Intelligence X is a unique archival service and search engine that preserves historic versions of web pages and entire leaked data sets. It aims to preserve data sets, regardless of their objectionable or controversial nature. For example, Intelligence X has previously preserved a list of vulnerable Fortinet VPNs and plaintext passwords related to these VPNs. It has also indexed data collected from the email servers of prominent political figures and preserved footage from significant events like the 2021 Capitol Hill riots. This tool can be invaluable for intelligence gathering, political analysis, news reporting, and security research.
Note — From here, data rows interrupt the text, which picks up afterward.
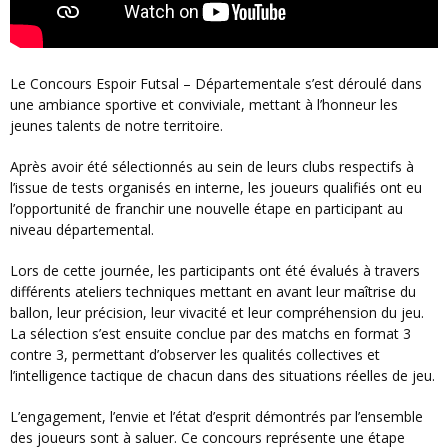
Le Concours Espoir Futsal – Départementale s’est déroulé dans
une ambiance sportive et conviviale, mettant à l’honneur les
jeunes talents de notre territoire.
Après avoir été sélectionnés au sein de leurs clubs respectifs à
l’issue de tests organisés en interne, les joueurs qualifiés ont eu
l’opportunité de franchir une nouvelle étape en participant au
niveau départemental.
Lors de cette journée, les participants ont été évalués à travers
différents ateliers techniques mettant en avant leur maîtrise du
ballon, leur précision, leur vivacité et leur compréhension du jeu.
La sélection s’est ensuite conclue par des matchs en format 3
contre 3, permettant d’observer les qualités collectives et
l’intelligence tactique de chacun dans des situations réelles de jeu.
L’engagement, l’envie et l’état d’esprit démontrés par l’ensemble
des joueurs sont à saluer. Ce concours représente une étape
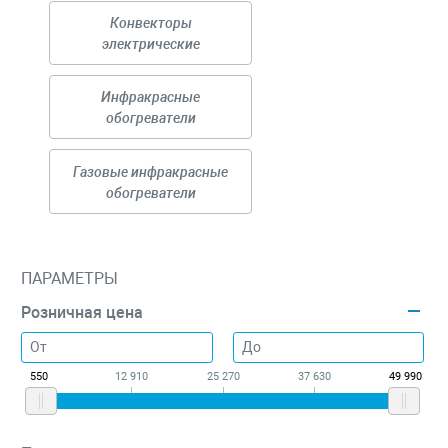
Конвекторы
электрические
Инфракрасные
обогреватели
Газовые инфракрасные
обогреватели
ПАРАМЕТРЫ
Розничная цена
550
12 910
25 270
37 630
49 990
DarkSearch.io is a useful platform for researchers exploring the dark web. It allows users to search the dark web without needing to go through the .onion versions or use Tor. DarkSearch.io is free, but it also offers a free API for running automated searches. It can be a valuable starting point for researchers who want to explore the dark web and gather information from it.
Grep.app is a tool that allows users to search across half a million git repositories on the internet. It efficiently searches for specific strings, making it useful for identifying IOCs, vulnerable code, or malware in open-source software repositories. Twitter users and journalists have used Grep.app to estimate the number of repositories using specific code uploaders. It can be a powerful tool for researchers and analysts looking to identify and analyze code repositories for security vulnerabilities or malicious code.
Recon-ng is a powerful tool written in Python that automates OSINT activities. It has a similar interface to the popular Metasploit Framework, making it user-friendly for those familiar with Metasploit. Recon-ng provides an interactive help function, which is lacking in many Python modules, reducing the learning curve for developers. It has a modular framework with built-in functionality for tasks like output standardization, database interaction, web requests, and API key management. Recon-ng allows developers to create automated modules and perform searches on publicly available data, saving time and effort. It is free and open-source, with comprehensive information and best practices available in the wiki.
TheHarvester is a simple but effective tool for capturing public information outside an organization’s network. It can find emails, names, subdomains, IPs, and URLs using various sources, including popular search engines like Bing and Google, as well as lesser-known ones like dogpile, DNSdumpster, and the Exalead meta data engine. TheHarvester can also utilize Netcraft Data Mining and the AlienVault Open Threat Exchange. It is recommended to use the tool as a reconnaissance step prior to penetration testing or similar exercises.
Shodan is a dedicated search engine used to find intelligence about devices in the internet of things (IoT). It can also be used to discover open ports and vulnerabilities on targeted systems. Shodan is capable of examining operational technology (OT) used in industrial control systems, making it valuable for gathering OSINT in industries that deploy both information technology and OT.
These OSINT tools offer different features and capabilities, catering to the needs of cybersecurity professionals, researchers, and analysts. By leveraging these tools, users can gather valuable information, identify security risks, and gain insights into different entities and their connections. Whether it’s visualizing data, searching the dark web, analyzing code repositories, or gathering intelligence on IoT devices, these tools can significantly enhance OSINT activities.